Dataset entries:
================================

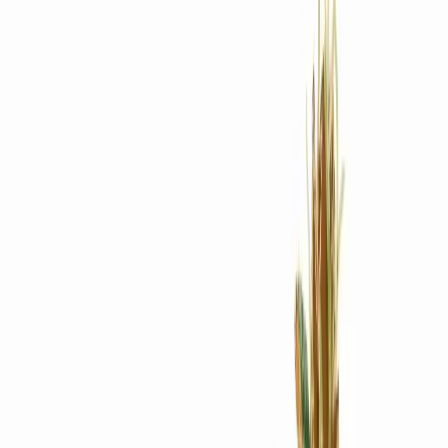
Rezept anfragen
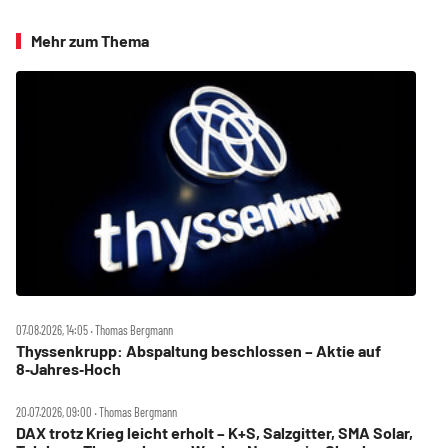
Mehr zum Thema
07.08.2026, 14:05 ‧ Thomas Bergmann
Thyssenkrupp: Abspaltung beschlossen – Aktie auf
8‑Jahres‑Hoch
20.07.2026, 09:00 ‧ Thomas Bergmann
DAX trotz Krieg leicht erholt – K+S, Salzgitter, SMA Solar,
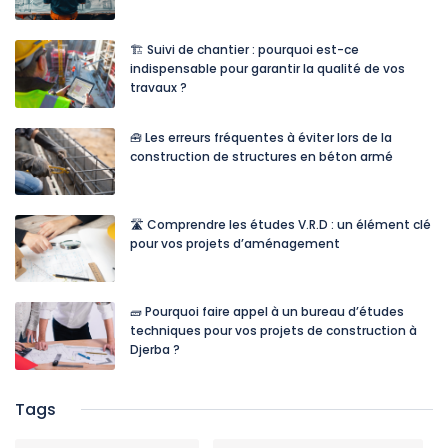
🏗️ Suivi de chantier : pourquoi est-ce
indispensable pour garantir la qualité de vos
travaux ?
🧰 Les erreurs fréquentes à éviter lors de la
construction de structures en béton armé
🛣️ Comprendre les études V.R.D : un élément clé
pour vos projets d’aménagement
🧱 Pourquoi faire appel à un bureau d’études
techniques pour vos projets de construction à
Djerba ?
Tags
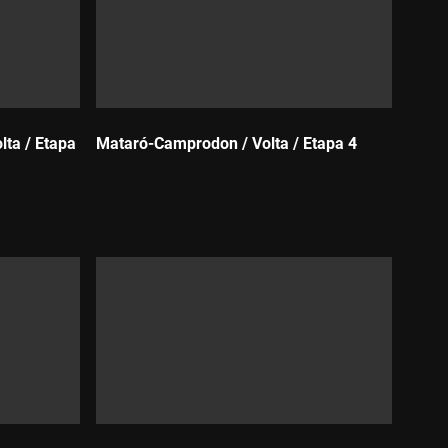
lta / Etapa
Mataró-Camprodon / Volta / Etapa 4
Durada:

================================

Task objective —
Begin with the first line of the records and repeat every line up to the one with "Mataró-Camprodon / Volta / Etapa 4", counting that line too. Pictures are not part of the copy.

Written solution —
Rezept anfragen
Mehr zum Thema
07.08.2026, 14:05 ‧ Thomas Bergmann
Thyssenkrupp: Abspaltung beschlossen – Aktie auf
8‑Jahres‑Hoch
20.07.2026, 09:00 ‧ Thomas Bergmann
DAX trotz Krieg leicht erholt – K+S, Salzgitter, SMA Solar,
🏗️ Suivi de chantier : pourquoi est-ce
indispensable pour garantir la qualité de vos
travaux ?
🧰 Les erreurs fréquentes à éviter lors de la
construction de structures en béton armé
🛣️ Comprendre les études V.R.D : un élément clé
pour vos projets d’aménagement
🧱 Pourquoi faire appel à un bureau d’études
techniques pour vos projets de construction à
Djerba ?
Tags
lta / Etapa
Mataró-Camprodon / Volta / Etapa 4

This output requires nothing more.